Chance: The composite outcome (which I’ll comment on in a minute) did have a p value <0.05 but none of its components were statistically significant. Each study we do can be a false positive study (or a false negative). So its possible the study is a false positive and if repeated would not give the same results.  Small studies are more likely to have false positives and false negatives.

Bias: Biases are systematic errors made in a study.There are a couple in this study: no blinding (this leads to overestimation of effects) and poorly concealed allocation (again leads to overestimation of effects).

Confounding: Women in the control group were about 6 months older than treated patients but this was controlled for in the analysis phase. What else was different about these women that could have affected the outcome?
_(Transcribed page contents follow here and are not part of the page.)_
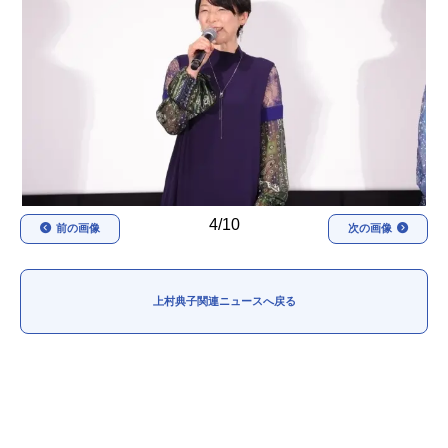
アニメ映画一覧
実写化映画一覧
今期アニメ曜日別一覧
春アニメ
夏アニメ
秋アニメ
冬アニメ
男性声優/女性声優一覧
4/10
前の画像
次の画像
FOLLOW US
上村典子関連ニュースへ戻る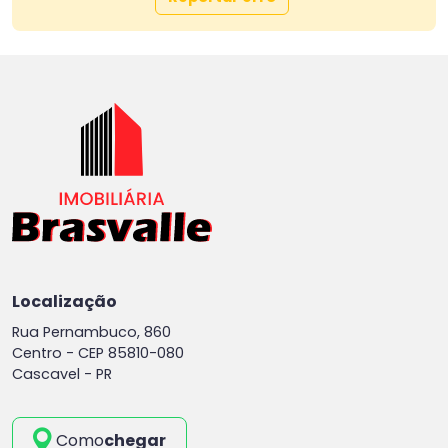
Localização
Rua Pernambuco, 860
Centro -
CEP 85810-080
Cascavel - PR
Como
chegar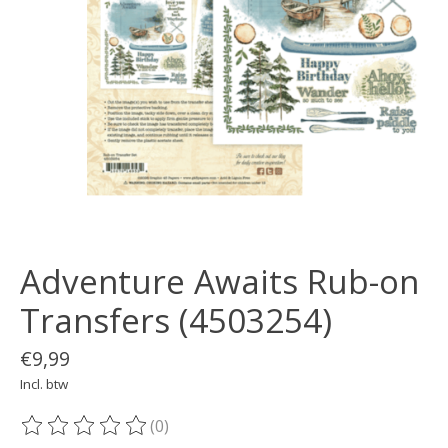
Adventure Awaits Rub-on
Transfers (4503254)
€9,99
Incl. btw
(0)
De beoordeling van dit product is
0
van de 5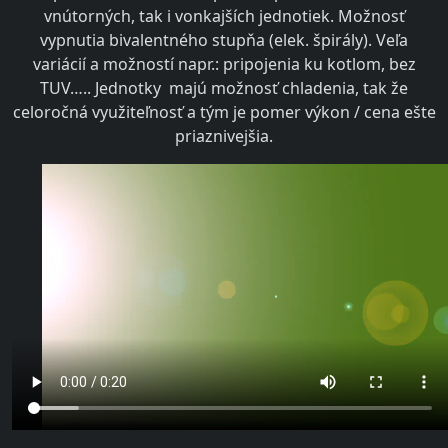
vnútorných, tak i vonkajších jednotiek. Možnosť
vypnutia bivalentného stupňa (elek. špirály). Veľa
variácií a možností napr.: pripojenia ku kotlom, bez
TUV….. Jednotky majú možnosť chladenia, tak že
celoročná využiteľnosť a tým je pomer výkon / cena ešte
priaznivejšia.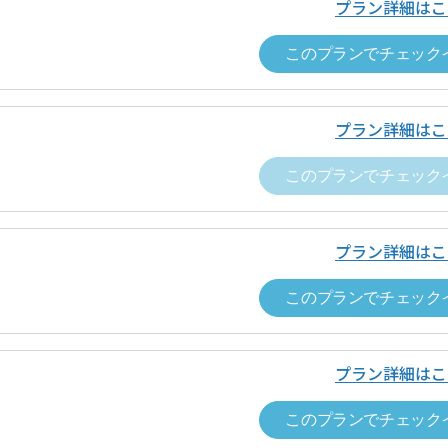
プラン詳細はこ
事項
・ポイントは、対象となるサービス利
このプランでチェック
・本プログラム特典は、弊社規定によ
す。あらかじめご了承ください。
・本プログラムは弊社の都合により予
プラン詳細はこ
す。あらかじめご了承ください。
・付与される特典の利用有効期限は、
このプランでチェック
一覧を表示
日付をご確認ください。
プラン詳細はこ
このプランでチェック
プラン詳細はこ
このプランでチェック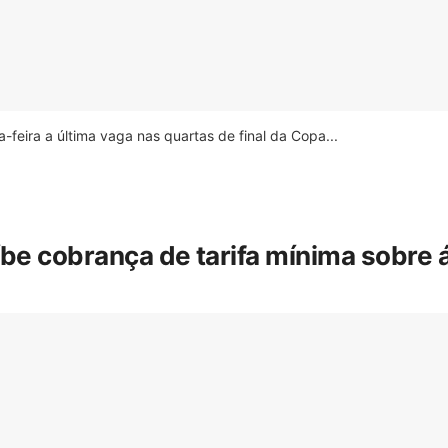
feira a última vaga nas quartas de final da Copa...
íbe cobrança de tarifa mínima sobre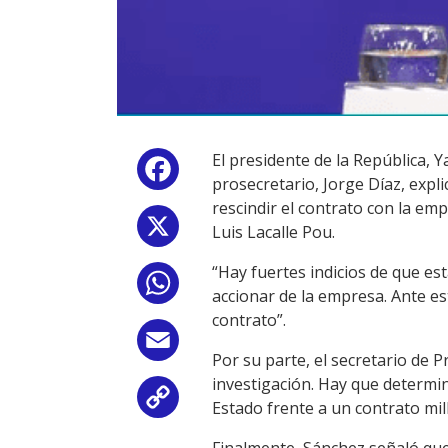
El presidente de la República, 
Facebook
prosecretario, Jorge Díaz, expli
rescindir el contrato con la e
X
Luis Lacalle Pou.
“Hay fuertes indicios de que es
WhatsApp
accionar de la empresa. Ante est
contrato”.
Email
Por su parte, el secretario de 
investigación. Hay que determi
Copy
Estado frente a un contrato mil
Link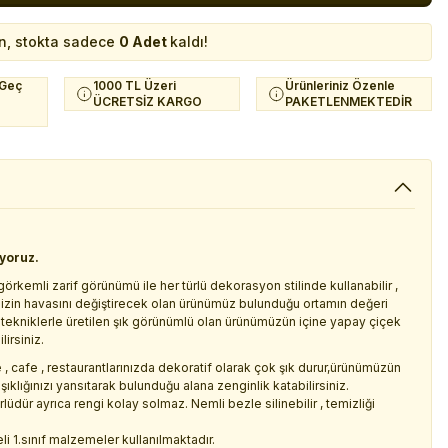
n, stokta sadece
0 Adet
kaldı!
 Geç
1000 TL Üzeri
Ürünleriniz Özenle
ÜCRETSİZ KARGO
PAKETLENMEKTEDİR
iyoruz.
kemli zarif görünümü ile her türlü dekorasyon stilinde kullanabilir ,
sinizin havasını değiştirecek olan ürünümüz bulunduğu ortamın değeri
 tekniklerle üretilen şık görünümlü olan ürünümüzün içine yapay çiçek
lirsiniz.
 , cafe , restaurantlarınızda dekoratif olarak çok şık durur,ürünümüzün
 şıklığınızı yansıtarak bulunduğu alana zenginlik katabilirsiniz.
dür ayrıca rengi kolay solmaz. Nemli bezle silinebilir , temizliği
i 1.sınıf malzemeler kullanılmaktadır.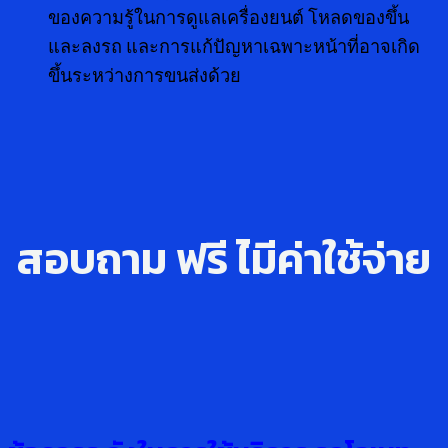
ของความรู้ในการดูแลเครื่องยนต์ โหลดของขึ้น
และลงรถ และการแก้ปัญหาเฉพาะหน้าที่อาจเกิด
ขึ้นระหว่างการขนส่งด้วย
สอบถาม ฟรี ไ่มีค่าใช้จ่าย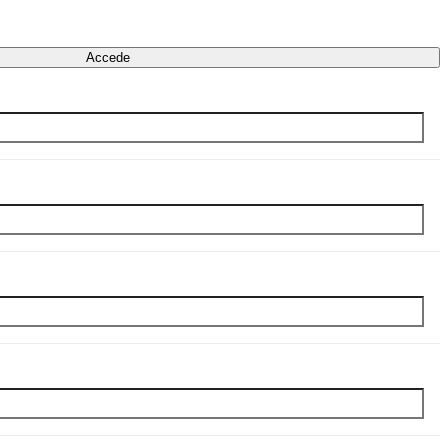
Accede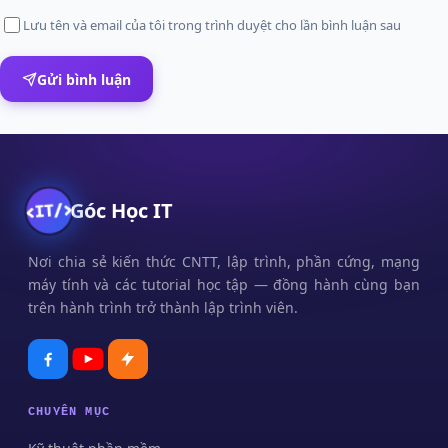
Lưu tên và email của tôi trong trình duyệt cho lần bình luận sau
Gửi bình luận
Góc Học IT
Nơi chia sẻ kiến thức CNTT, lập trình, phần cứng, mạng
máy tính và các tutorial học tập — đồng hành cùng bạn
trên hành trình trở thành lập trình viên.
CHUYÊN MỤC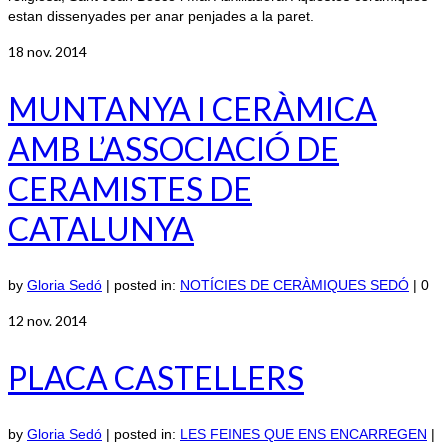
estan dissenyades per anar penjades a la paret.
18
nov. 2014
MUNTANYA I CERÀMICA
AMB L’ASSOCIACIÓ DE
CERAMISTES DE
CATALUNYA
by
Gloria Sedó
|
posted in:
NOTÍCIES DE CERÀMIQUES SEDÓ
|
0
12
nov. 2014
PLACA CASTELLERS
by
Gloria Sedó
|
posted in:
LES FEINES QUE ENS ENCARREGEN
|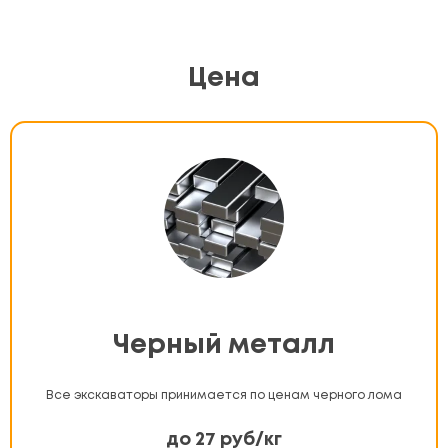
Цена
Черный металл
Все экскаваторы принимается по ценам черного лома
до 27 руб/кг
So far my summary of this study would be that it is small with potential for overestimation of effects due to lack of blinding and poorly concealed allocation.

But there’s more:

  • This study ended years ago and is now just getting published. Why? Were the authors playing with the data? The study was industry funded and the authors have industry ties. Hmmm.
  • The composite outcome they used is bizarre and not the typical composite used in cardiovascular trials . They used death, admission to the hospital for myocardial infarction or heart failure. This isn’t a good composite because patients wouldn’t consider each component equally important and the biology of each component is very different. Thus you must look at individual components and none are statistically significant by themselves.
  • The WHI is the largest HRT trial done to date. Women in the WHI were older and fatter than the DOPS participants and thus are at higher risk. So why would women at higher risk for an outcome gain less benefit that those at lower risk for the outcome? Things usually don’t work that way. A big difference though in these 2 trials is that DOPS women started HRT earlier than WHI women. So maybe timing is important.

Thus, I think this trial at best suggests a hypothesis to test: starting HRT within the first couple of years compared to starting later is more beneficial. DOPS doesn’t prove this. The body of evidence contradicting this trial is stronger than DOPS. Thus I don’t think I will change what I tell my female patients.